Shaka tersenyum, "Kamu nggak perlu merasa bersalah. Kamu datang aja udah bikin bunda seneng."

Kala menganggukkan kepala mengerti. Sedangkan di tempat lain tapi masih di kelas yang sama, seseorang memperhatikan mereka dalam diam. Velly menatap Kala dengan perasaan bersalah.

"Lo nggak perlu merasa bersalah buat apa yang udah terjadi."

Velly menoleh ke arah Dania yang duduk di bangku sampingnya.

"Shaka itu milik lo, Vel. Nggak ada satu pun orang yang bisa gantiin posisi lo di hati Shaka," ucap Dania

"Kami cuman sahabat. Nggak ada kata milik, buat aku maupun Shaka. Kami bebas buat menentukan perasaan masing-masing."

"Perasaan? Tanpa kalian sadari, sebenarnya salah satu dari kalian udah ada yang melibatkan perasaan. Atau bahkan bukan salah satu, tapi keduanya," ucap Dania yang berhasil membuat Velly terdiam.

" Kala itu cuman orang asing. Dia hadir di tengah-tengah kalian hanya sebagai benalu.

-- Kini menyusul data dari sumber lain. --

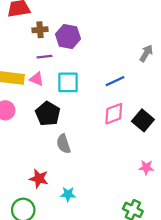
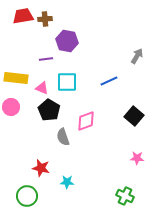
brown cross: (40, 30) -> (45, 19), moved
pink triangle: (37, 79) -> (42, 88), moved
pink diamond: (114, 114) -> (86, 121), moved

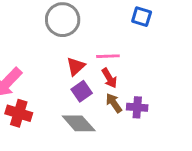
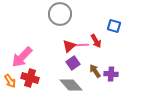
blue square: (142, 17) -> (114, 26), moved
pink line: (108, 56) -> (81, 45), moved
red arrow: (109, 78) -> (96, 41), moved

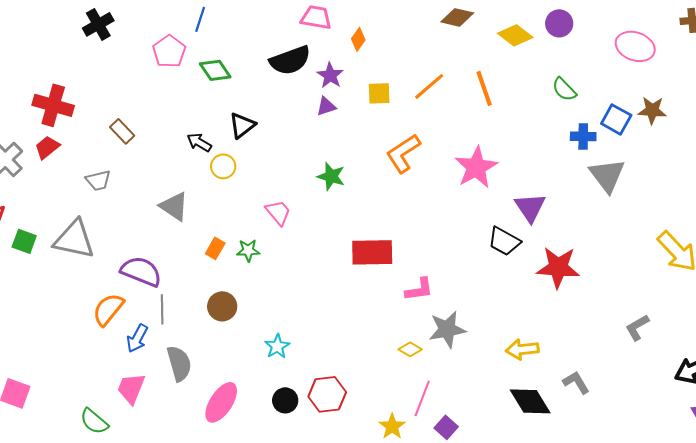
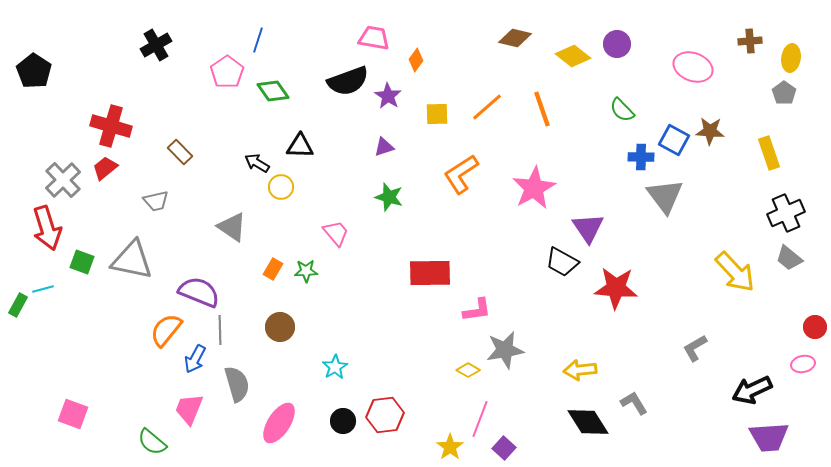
purple triangle: (326, 106) -> (384, 147), moved
black triangle: (242, 125) -> (300, 146), turned 40

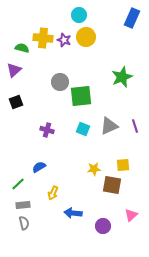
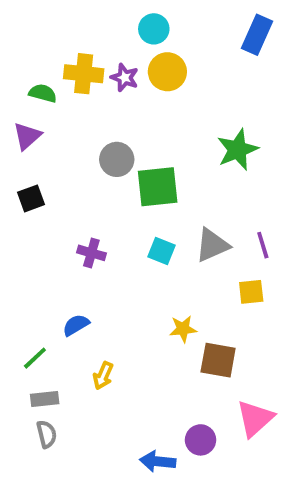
yellow square: (123, 165) -> (251, 292), moved
blue arrow: (73, 213) -> (158, 461), moved
pink triangle: (131, 215) -> (255, 419), size x1.5

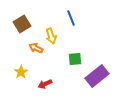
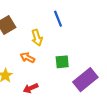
orange arrow: (36, 48) -> (27, 58), moved

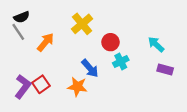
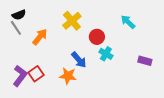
cyan arrow: (156, 44) -> (128, 22), moved
cyan cross: (121, 62) -> (106, 54), turned -32

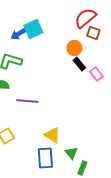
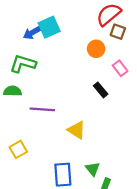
black rectangle: (79, 64) -> (101, 90), moved
pink rectangle: (96, 74) -> (120, 68), moved
yellow triangle: (52, 135) -> (77, 130), moved

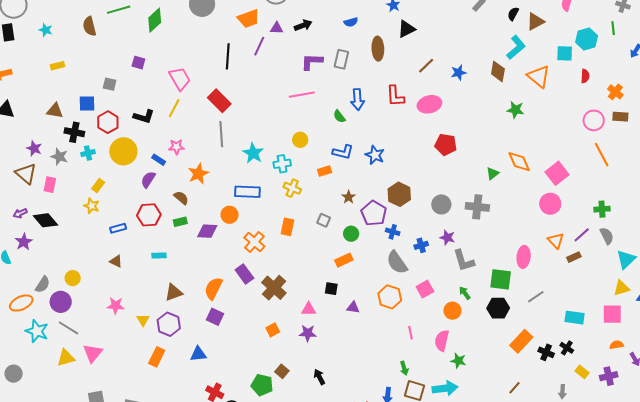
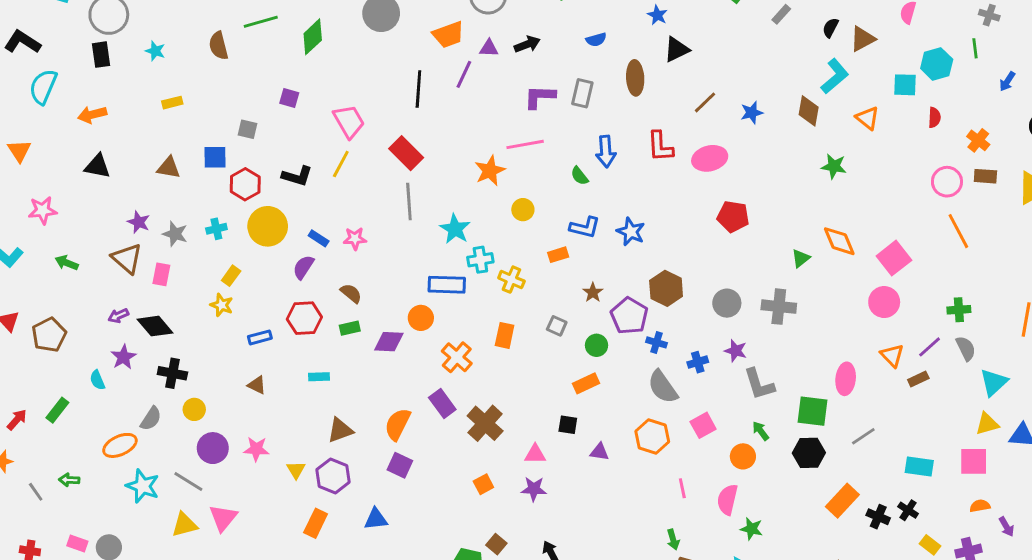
orange triangle: (539, 76) -> (867, 118), size x0.7
black cross: (74, 132) -> (172, 373), moved
pink star: (176, 147) -> (355, 238), moved
cyan cross: (282, 164) -> (480, 260), moved
orange star: (198, 174) -> (490, 171), moved
purple circle: (61, 302) -> (213, 448), moved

Bukan hanya Shaka, tapi Arlan dan Anara pun, sekarang ada di pihak dia. Apa yang lo punya, telah berhasil direbut oleh asing, Velly. Segalanya."

Hati Velly tiba-tiba merasa gelisah. Membayangkan jika suatu saat nanti Shaka akan meninggalkannya.

*****

"KAKAK CANTIK"

Kala segera merendahkan tubuhnya. Merentangkan kedua tangan agar bisa menangkap gadis kecil yang berlari ke arahnya.

"Yeyy, kakak cantik main ke sini," seru Nia dengan senang.

Kala menyerang wajah Nia dengan banyaknya kecupan. Merasa gemas dengan gadis kecil yang berbau minyak bayi tersebut.

Shaka yang melihatnya tersenyum lembut. Perasaannya menghangat saat melihat adiknya nampak sangat nyaman dengan Kala.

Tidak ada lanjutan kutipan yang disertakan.